Create a custom machine learning pipeline with Workflows and serverless services
Contributed by Google employees.
This tutorial explains how you can use Workflows and other serverless services, such as Cloud Run, to create a custom machine learning (ML) pipeline. The machine learning use case is based on the babyweight model example.
The following diagram shows the overall architecture of what you build in this tutorial:
In this tutorial, you deploy two microservices on Cloud Run: One microservice is to launch a Dataflow pipeline to preprocess the training data. The original data stored in BigQuery is converted to CSV files and stored in a Cloud Storage bucket. The other microservice is to launch a machine learning training job on AI Platform and deploy the trained model for predictions.

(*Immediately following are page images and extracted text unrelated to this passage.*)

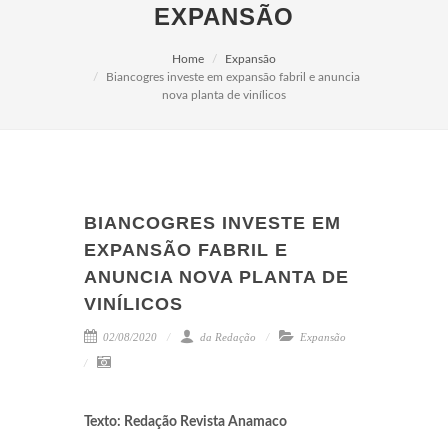
EXPANSÃO
Home
Expansão
Biancogres investe em expansão fabril e anuncia
nova planta de vinílicos
BIANCOGRES INVESTE EM
EXPANSÃO FABRIL E
ANUNCIA NOVA PLANTA DE
VINÍLICOS
02/08/2020
da Redação
Expansão
Texto: Redação Revista Anamaco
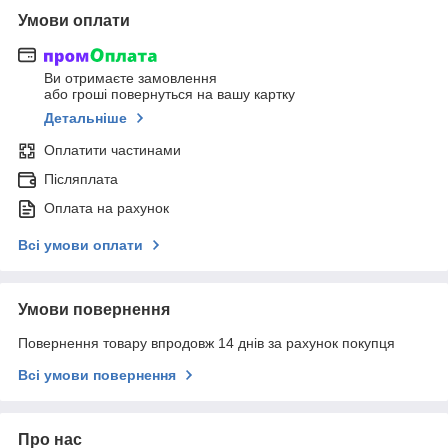
Умови оплати
Ви отримаєте замовлення
або гроші повернуться на вашу картку
Детальніше
Оплатити частинами
Післяплата
Оплата на рахунок
Всі умови оплати
Умови повернення
Повернення товару впродовж 14 днів за рахунок покупця
Всі умови повернення
Про нас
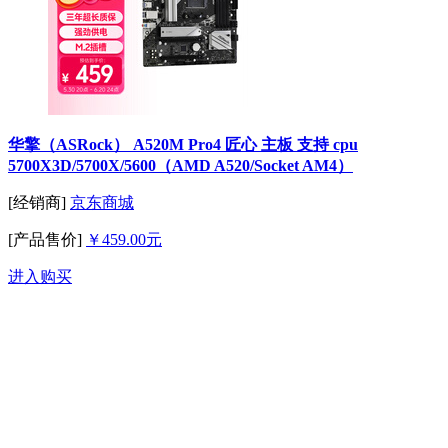
华擎（ASRock） A520M Pro4 匠心 主板 支持 cpu
5700X3D/5700X/5600（AMD A520/Socket AM4）
[经销商]
京东商城
[产品售价]
￥459.00元
进入购买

The machine learning model files are cloned from the GitHub repository.
You deploy a Workflows template to automate the whole process.
Objectives
- Deploy a microservice that launchs a Dataflow pipeline.

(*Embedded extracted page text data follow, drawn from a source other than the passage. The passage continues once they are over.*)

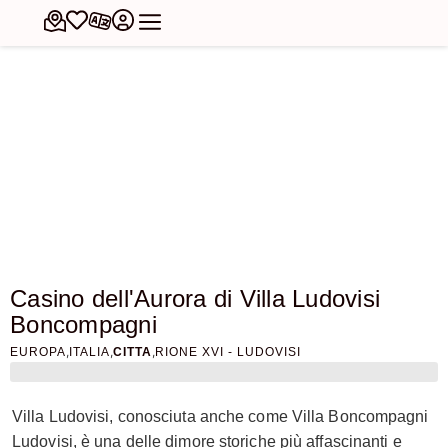
Casino dell'Aurora di Villa Ludovisi
Boncompagni
,
,
,
EUROPA
ITALIA
CITTA
RIONE XVI - LUDOVISI
Villa Ludovisi, conosciuta anche come Villa Boncompagni
Ludovisi, è una delle dimore storiche più affascinanti e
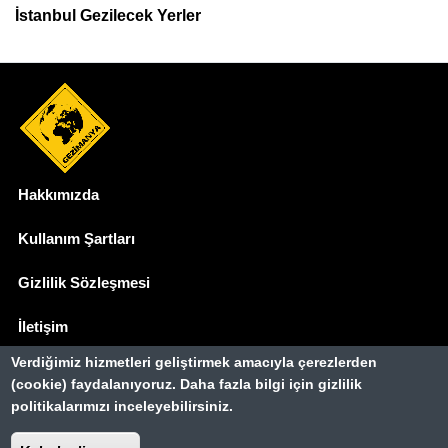
İstanbul Gezilecek Yerler
Hakkımızda
Dipnot
Kullanım Şartları
Gizlilik Sözleşmesi
İletişim
Verdiğimiz hizmetleri geliştirmek amacıyla çerezlerden
Basında Biz
(cookie) faydalanıyoruz. Daha fazla bilgi için gizlilik
politikalarımızı inceleyebilirsiniz.
Gezimanya Turizm, TÜRSAB'a kayıtlı bir
seyahat acentasıdır.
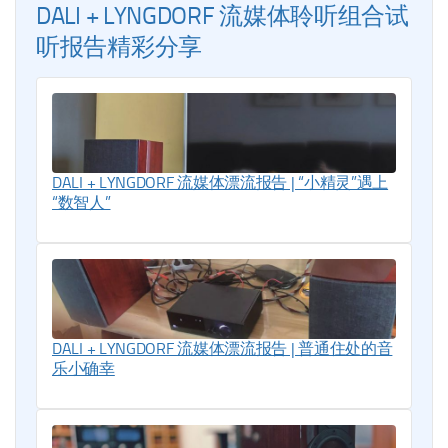
DALI + LYNGDORF 流媒体聆听组合试
听报告精彩分享
DALI + LYNGDORF 流媒体漂流报告 | “小精灵”遇上
“数智人”
DALI + LYNGDORF 流媒体漂流报告 | 普通住处的音
乐小确幸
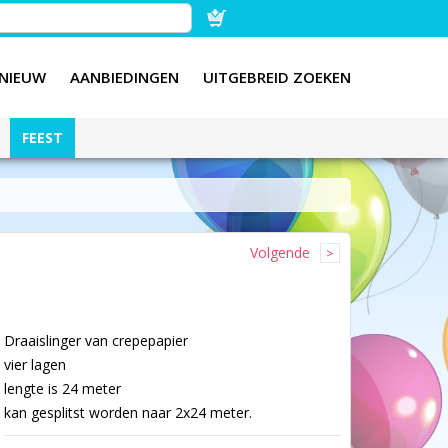
NIEUW
AANBIEDINGEN
UITGEBREID ZOEKEN
FEEST
Volgende
Draaislinger van crepepapier
vier lagen
lengte is 24 meter
kan gesplitst worden naar 2x24 meter.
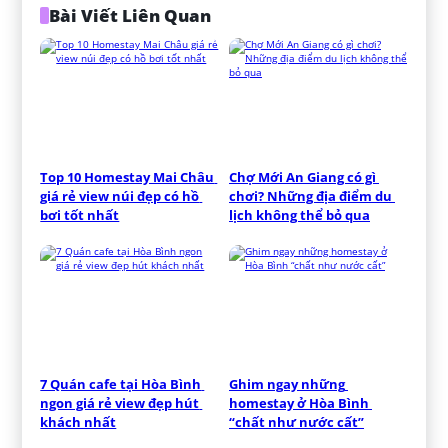
Bài Viết Liên Quan
Top 10 Homestay Mai Châu 
Chợ Mới An Giang có gì 
giá rẻ view núi đẹp có hồ 
chơi? Những địa điểm du 
bơi tốt nhất
lịch không thể bỏ qua
7 Quán cafe tại Hòa Bình 
Ghim ngay những 
ngon giá rẻ view đẹp hút 
homestay ở Hòa Bình 
khách nhất
“chất như nước cất”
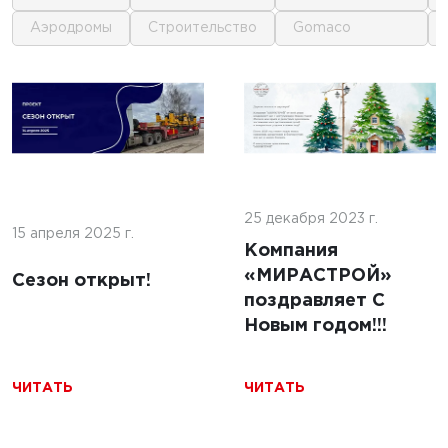
аэродромы
строительство
gomaco
1
1
 г.
16 июня 2025 г.
кофе:
нные
Строительство
и и
покрытий ИВПП:
ение
25 декабря 2023 г.
современные
15 апреля 2025 г.
подходы и
Компания
технологии
«МИРАСТРОЙ»
Сезон открыт!
поздравляет С
Новым годом!!!
ЧИТАТЬ
ЧИТАТЬ
ЧИТАТЬ
5 г.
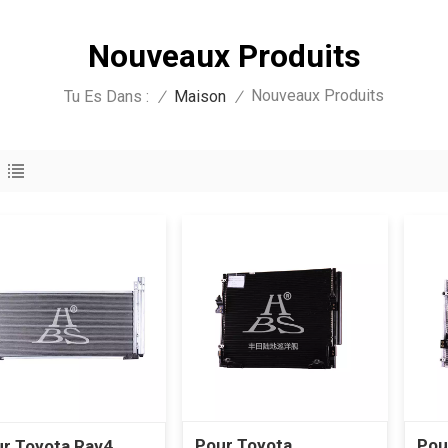
Nouveaux Produits
Nouveaux Produits
Tu Es Dans :
/
Maison
/
Pour Toyota
Pou
r Toyota Rav4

- Deploy a microservice that launchs a machine learning training job on AI Platform and deploy the trained model for predictions.
- Test the deployed microservices using the
curl
command. - Deploy a Workflows template to automate the whole process.

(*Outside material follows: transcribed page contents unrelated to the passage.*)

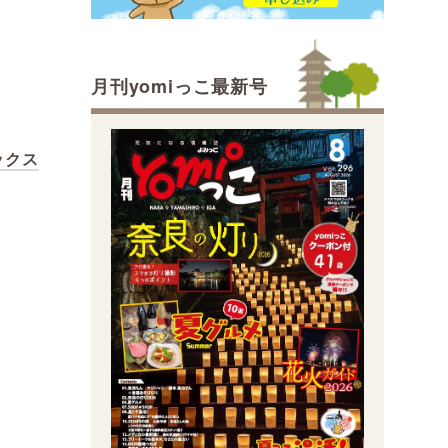
月刊yomiっこ最新号
ボックス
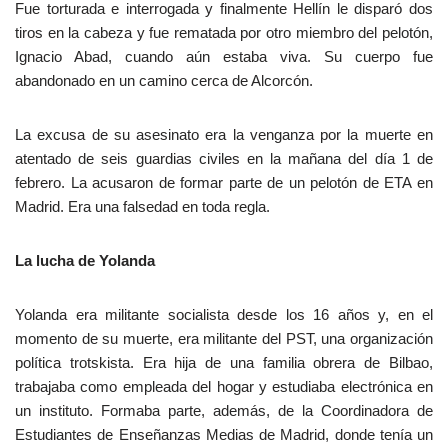
Fue torturada e interrogada y finalmente Hellín le disparó dos
tiros en la cabeza y fue rematada por otro miembro del pelotón,
Ignacio Abad, cuando aún estaba viva. Su cuerpo fue
abandonado en un camino cerca de Alcorcón.
La excusa de su asesinato era la venganza por la muerte en
atentado de seis guardias civiles en la mañana del día 1 de
febrero. La acusaron de formar parte de un pelotón de ETA en
Madrid. Era una falsedad en toda regla.
La lucha de Yolanda
Yolanda era militante socialista desde los 16 años y, en el
momento de su muerte, era militante del PST, una organización
política trotskista. Era hija de una familia obrera de Bilbao,
trabajaba como empleada del hogar y estudiaba electrónica en
un instituto. Formaba parte, además, de la Coordinadora de
Estudiantes de Enseñanzas Medias de Madrid, donde tenía un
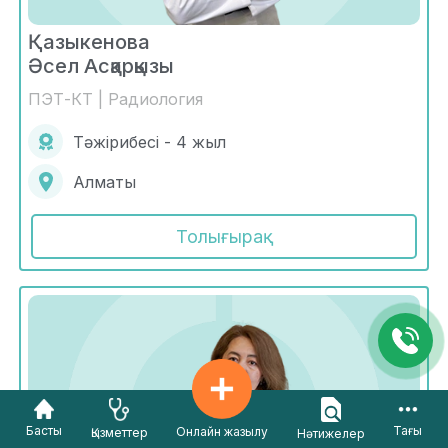
Қазыкенова
Әсел Асқарқызы
ПЭТ-КТ | Радиология
Тәжірибесі - 4 жыл
Алматы
Толығырақ
Басты
Тағы
Онлайн жазылу
Қызметтер
Нәтижелер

- Execute a Workflows job.
Costs
This tutorial uses billable components of Google Cloud, including the following:
Use the pricing calculator to generate a cost estimate based on your projected usage.
Before you begin
- Create a project in the Cloud Console.
- Enable billing for your project.
- Open Cloud Shell.
Set environment variables for your project ID, the GitHub repository URL, and the directory path to the machine learning model:
PROJECT_ID="[YOUR_PROJECT_ID]" GIT_REPO="https://github.com/GoogleCloudPlatform/community" MODEL_PATH="tutorials/ml-pipeline-with-workflows/babyweight_model"
Replace
[YOUR_PROJECT_ID]
with your project ID.Set the project ID for the Cloud SDK:
gcloud config set project $PROJECT_ID
Enable APIs:
gcloud services enable run.googleapis.com gcloud services enable workflows.googleapis.com gcloud services enable cloudbuild.googleapis.com gcloud services enable dataflow.googleapis.com gcloud services enable ml.googleapis.com gcloud services enable bigquery.googleapis.com
Set the storage bucket name in an environment variable and create the bucket:
BUCKET=gs://$PROJECT_ID-pipeline gsutil mb $BUCKET
Clone the repository:
cd $HOME git clone $GIT_REPO
Deploy microservices on Cloud Run
Deploy a microservice to preprocess the training data:
cd $HOME/community/tutorials/ml-pipeline-with-workflows/services/preprocess gcloud builds submit --tag gcr.io/$PROJECT_ID/preprocess-service gcloud run deploy preprocess-service \ --image gcr.io/$PROJECT_ID/preprocess-service \ --platform=managed --region=us-central1 \ --no-allow-unauthenticated \ --memory 512Mi \ --set-env-vars "PROJECT_ID=$PROJECT_ID"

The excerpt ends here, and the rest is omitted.